Stored data:

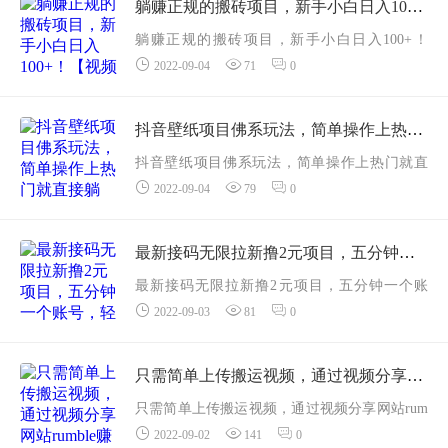
容，甚至都不需要搬运，只需要动动手指头转...
躺赚正规的搬砖项目，新手小白日入100+！【视频教程】
躺赚正规的搬砖项目，新手小白日入100+！
2022-09-04
71
0
【视频教程】我就给大家分享一个搬砖副业项
目，不需要你引流，也不需要什么技术，只要
你肯搬运，就一定能赚到钱，至于赚多少，...
抖音壁纸项目佛系玩法，简单操作上热门就直接躺赚，一天变现500+
抖音壁纸项目佛系玩法，简单操作上热门就直
2022-09-04
79
0
接躺赚，一天变现500+今天分享一个价值990元
抖音壁纸项目，佛系玩法，每天找找图，配个
文案，配上音乐上热门就直接躺赚。...
最新接码无限拉新撸2元项目，五分钟一个账号，轻松日入破百【站长亲测】
最新接码无限拉新撸2元项目，五分钟一个账
2022-09-03
81
0
号，轻松日入破百【站长亲测】一、项目介
绍：接码无限撸2元可以模拟器多开不用IP不用
云机五分钟一个号，无限撸脚本半自动提现...
只需简单上传搬运视频，通过视频分享网站rumble赚钱的2种方法，日赚150美元
只需简单上传搬运视频，通过视频分享网站rum
2022-09-02
141
0
ble赚钱的2种方法，日赚150美元其中包括推广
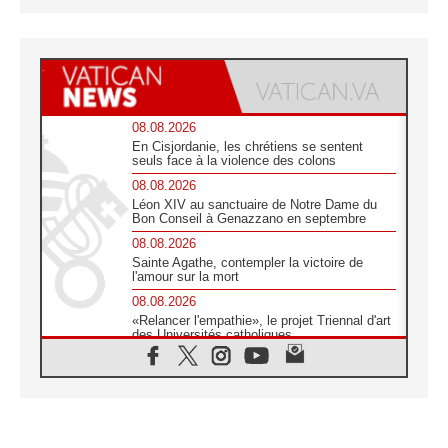
08.08.2026
En Cisjordanie, les chrétiens se sentent
seuls face à la violence des colons
08.08.2026
Léon XIV au sanctuaire de Notre Dame du
Bon Conseil à Genazzano en septembre
08.08.2026
Sainte Agathe, contempler la victoire de
l'amour sur la mort
08.08.2026
«Relancer l'empathie», le projet Triennal d'art
des Universités catholiques
08.08.2026
Signis 2026, donner la parole aux religieuses
catholiques
08.08.2026
Au Bangladesh, l'Église accompagne les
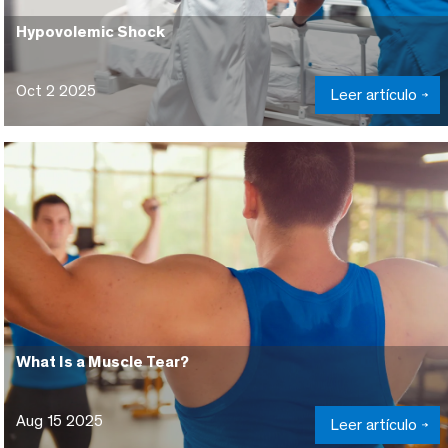
Hypovolemic Shock
Oct 2 2025
Leer artículo
What Is a Muscle Tear?
Aug 15 2025
Leer artículo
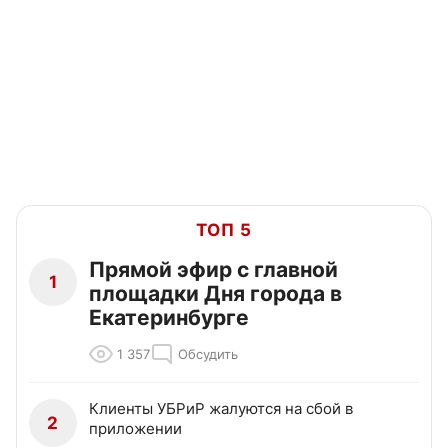
ТОП 5
Прямой эфир с главной
1
площадки Дня города в
Екатеринбурге
1 357
Обсудить
Клиенты УБРиР жалуются на сбой в
2
приложении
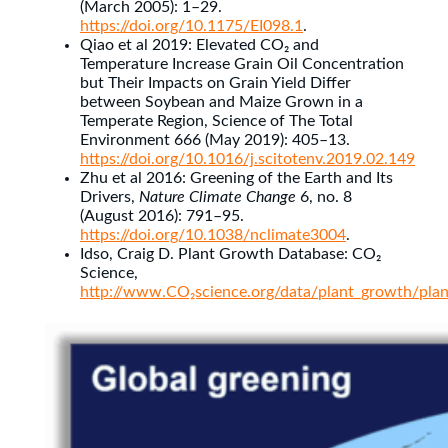
(March 2005): 1–29.
https://doi.org/10.1175/EI098.1
.
Qiao et al 2019: Elevated CO₂ and
Temperature Increase Grain Oil Concentration
but Their Impacts on Grain Yield Differ
between Soybean and Maize Grown in a
Temperate Region, Science of The Total
Environment 666 (May 2019): 405–13.
https://doi.org/10.1016/j.scitotenv.2019.02.149
Zhu et al 2016: Greening of the Earth and Its
Drivers,
Nature Climate Change
6, no. 8
(August 2016): 791–95.
https://doi.org/10.1038/nclimate3004
.
Idso, Craig D. Plant Growth Database: CO₂
Science,
http://www.CO₂science.org/data/plant_growth/pla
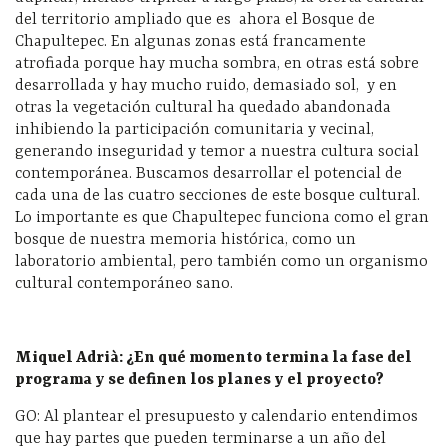
del territorio ampliado que es
ahora el Bosque de
Chapultepec. En algunas zonas está francamente
atrofiada porque hay mucha sombra, en otras está sobre
desarrollada y hay mucho ruido, demasiado sol,
y en
otras la vegetación cultural ha quedado abandonada
inhibiendo la participación comunitaria y vecinal,
generando inseguridad y temor a nuestra cultura social
contemporánea. Buscamos desarrollar el potencial de
cada una de las cuatro secciones de este bosque cultural.
Lo importante es que Chapultepec funciona como el gran
bosque de nuestra memoria histórica, como un
laboratorio ambiental, pero también como un organismo
cultural contemporáneo sano.
Miquel Adrià: ¿En qué momento termina la fase del
programa y se definen los planes y el proyecto?
GO: Al plantear el presupuesto y calendario entendimos
que hay partes que pueden terminarse a un año del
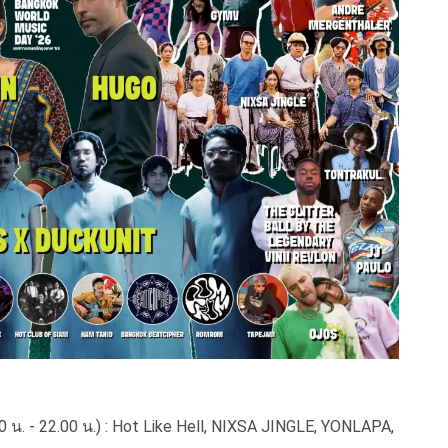
0 น. - 22.00 น.) : Hot Like Hell, NIXSA JINGLE, YONLAPA,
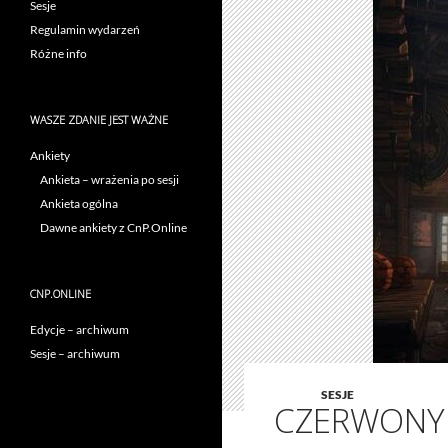
Sesje
Regulamin wydarzeń
Różne info
WASZE ZDANIE JEST WAŻNE
Ankiety
Ankieta – wrażenia po sesji
Ankieta ogólna
Dawne ankiety z CnP.Online
CNP.ONLINE
Edycje – archiwum
Sesje – archiwum
SESJE
CZERWONY 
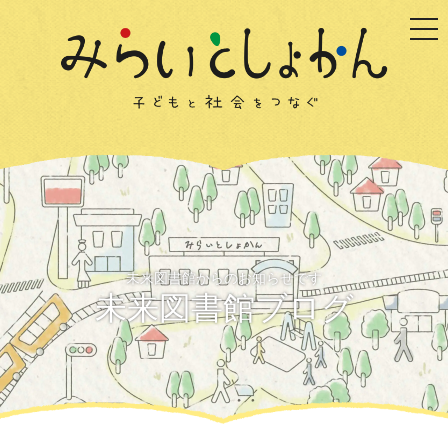
togg
未来図書館からのお知らせです
未来図書館ブログ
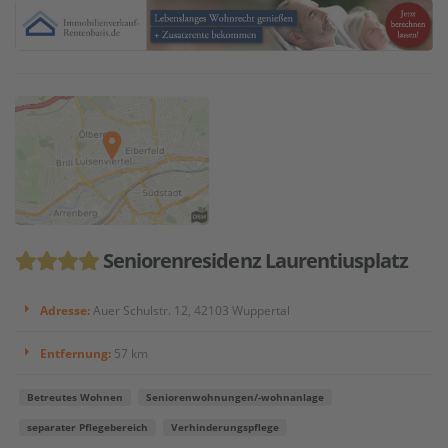
Seniorenresidenz Laurentiusplatz
Adresse:
Auer Schulstr. 12, 42103 Wuppertal
Entfernung:
57 km
Betreutes Wohnen
Seniorenwohnungen/-wohnanlage
separater Pflegebereich
Verhinderungspflege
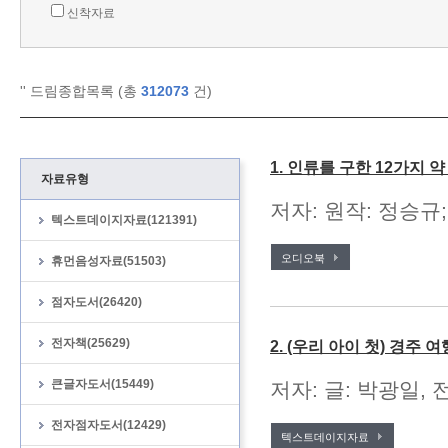
신착자료
'
' 드림종합목록 (총
312073
건)
1. 인류를 구한 12가지 
자료유형
저자: 원작: 정승규;
텍스트데이지자료(121391)
오디오북
휴먼음성자료(51503)
점자도서(26420)
전자책(25629)
2. (우리 아이 첫) 경주 여
큰글자도서(15449)
저자: 글: 박광일, 
전자점자도서(12429)
텍스트데이지자료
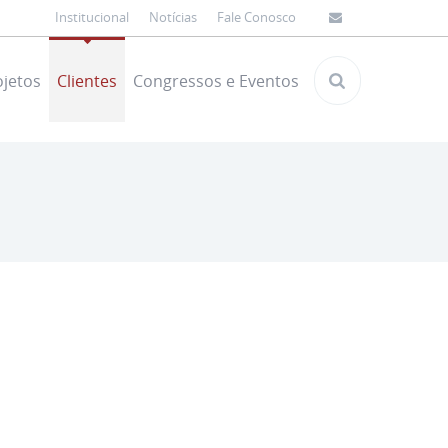
Institucional
Notícias
Fale Conosco
ojetos
Clientes
Congressos e Eventos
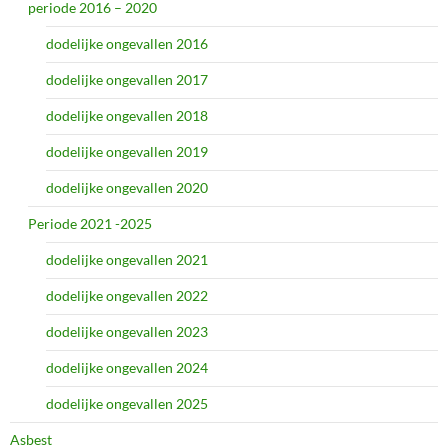
periode 2016 – 2020
dodelijke ongevallen 2016
dodelijke ongevallen 2017
dodelijke ongevallen 2018
dodelijke ongevallen 2019
dodelijke ongevallen 2020
Periode 2021 -2025
dodelijke ongevallen 2021
dodelijke ongevallen 2022
dodelijke ongevallen 2023
dodelijke ongevallen 2024
dodelijke ongevallen 2025
Asbest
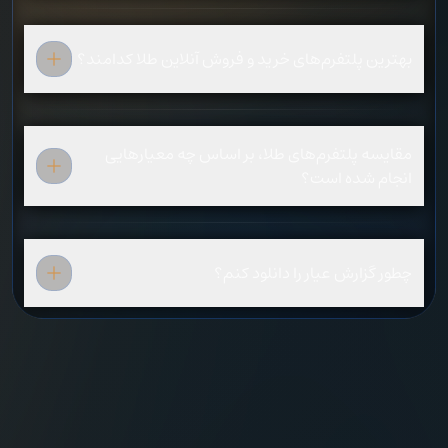
بهترین پلتفرم‌های خرید و فروش آنلاین طلا کدامند؟
مقایسه‌ پلتفرم‌های طلا، بر اساس چه معیارهایی
انجام شده است؟
چطور گزارش عیار را دانلود کنم؟‌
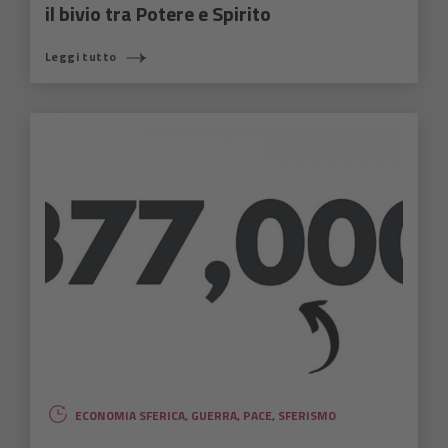
il bivio tra Potere e Spirito
Leggi tutto
ECONOMIA SFERICA
,
GUERRA
,
PACE
,
SFERISMO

Task requirements => Pictures must be left out. Repeat exactly the lines from the one containing "dodelijke ongevallen 2022" through the final line of the data.

Result for this task =>
dodelijke ongevallen 2022
dodelijke ongevallen 2023
dodelijke ongevallen 2024
dodelijke ongevallen 2025
Asbest
بهترین پلتفرم‌های خرید و فروش آنلاین طلا کدامند؟
مقایسه‌ پلتفرم‌های طلا، بر اساس چه معیارهایی
انجام شده است؟
چطور گزارش عیار را دانلود کنم؟‌
il bivio tra Potere e Spirito
Leggi tutto
ECONOMIA SFERICA
,
GUERRA
,
PACE
,
SFERISMO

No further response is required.